Jawaban untuk pertanyaan tersebut adalah jumataannya tetap sah Jika makmum mengetahui bahwa imamnya telah mengerjakan apa-apa yang wajib dilakukan dalam shalat Jum’at menurut makmum. Demikian pula jika makmum tidak mengetahui imamnya telah melakukan hal-hal yang membatalkan shalat.
Dalam kitab Ghoyatu Talkhisil Murad, Ibnu Ziyad, Hamisy Bughyatul Mustarsyidin, Mesir, Musthofa Al Babil Al Halabi, hal. 99 dijelaskan:
مَسْئَلَةٌ : تَصِحُّ الْقُدْوَةُ بِالْمُخَالِفِ إِذَا عَلِمَ الْمَأْمُوْمُ إِتْيَانَهُ بِمَا يَجِبُ عِنْدَهُ ، وَكَذَا إِنْ جَهِلَ .
Artinya: “Masalah: Sah makmum dengan orang yang berbeda madzhab jika makmum mengetahui imam melakukan apa-apa yang wajib menurut makmum; demikian pula jika makmum tidak mengetahui”.
Mbah Nawawi dalam kitab Kasyifatus Saja menjelaskan: “Salah satu dari sebelas syarat makmum adalah agar makmum tidak menge-tahui dan tidak menduga dengan dugaan yang kuat akan kebatalan dari shalat imam-nya sebab hadats atau lainnya.
Maka tidak sah makmum dengan orang yang disang-ka batal shalatnya, seperti seseorang yang bermadzhab Syafi’i yang makmum dengan seseorang yang bermadzhab Hanafi yang menyentuh kemaluannya... (sampai ucapan pengarang): Andaikata makmum mengetahui atau menyangka bahwa imam yang bermadzhab Hanafi misalnya, meninggalkan bacaan “basmalah” dengan cara tidak diam sesudah takbiratul ihram sekedar “basmalah”, maka tidak sah makmum dengan dia.”
Pertanyaan Kedua
Saat khutbah disunahkan bagi khotib untuk memegang tongkat menggunakan tangan kiri. Pertanyaannya, bagaimana jika ia memegang tongkat itu menggunakan tangan kanan?

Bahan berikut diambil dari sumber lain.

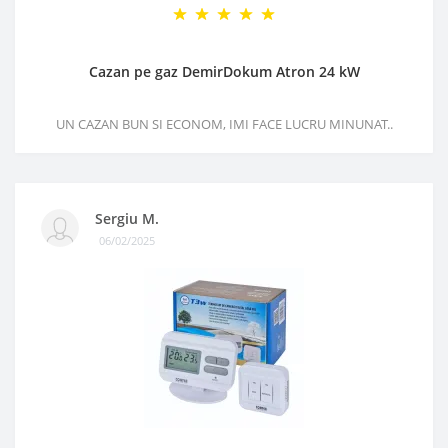
Cazan pe gaz DemirDokum Atron 24 kW
UN CAZAN BUN SI ECONOM, IMI FACE LUCRU MINUNAT..
Sergiu M.
06/02/2025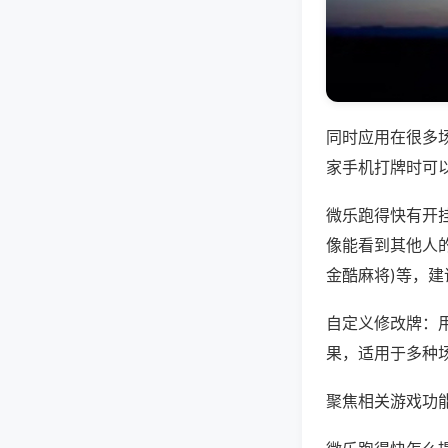
同时应用在很多
家手机打牌时可
微乐跑得快有开
像能看到其他人的
金酷麻将)等，
自定义修改牌：
果，适用于多种
聚焦相关游戏功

Jawabannya adalah makruh sebagaimana yang dijelaskan dalam kitab Hawasyil Madaniyah Juz 2 halaman 44:
وَأنْ يَعْتَمِدَ الخَطِيْبُ عَلَى نَحْوِ عَصَا او سَيْفٍ او قَوسٍ بِيَسَارِهِ لِلإِتِّبَاعِ, وَحِكْمَتُهُ أنَّ هَذَا الدِّيْنَ, بِالسِّلاَحِ, وَتَكُونُ يُمْنَاهُ مَشْغُولَةَ بِالمِنْبَرِ إنْ لَمْ يَكُنْ فِيْهِ نَجَاسَةٌ كَعَاجٍ او ذَرْكِ طَيْرٍ. فَإن لَم يَجِدْ شَيْئًا مِنْ ذَلِكَ جَعَلَ اليُمْنَى عَلَى اليُسْرَى تَحْتَ صَدْرِهِ
Artinya: “Dan hendaklah khotib memegang pada seumpama tongkat atau pedang atau gendewa dengan tangan kirinya karena mengikuti ulama’ salaf, hikmahnya adalah sesungguhnya agama ini telah tegak dengan bantuan senjata, dan tangan kanannya adalah disibukkan dengan mimbar jika pada mimbar tersebut tidak terdapat najis seperti gading atau kotoran burung. Jika khotib tidak mendapatkan sesuatu dari hal tersebut, maka dia menjadikan tangan kanannya diatas tangan kirinya di bawah dadanya.”
Demikianlah dua pertanyaan seputar sholat jumat dan jawabannya. Semoga artikel ini bermanfaat untuk kita semua, baik di dunia maupun ahirat.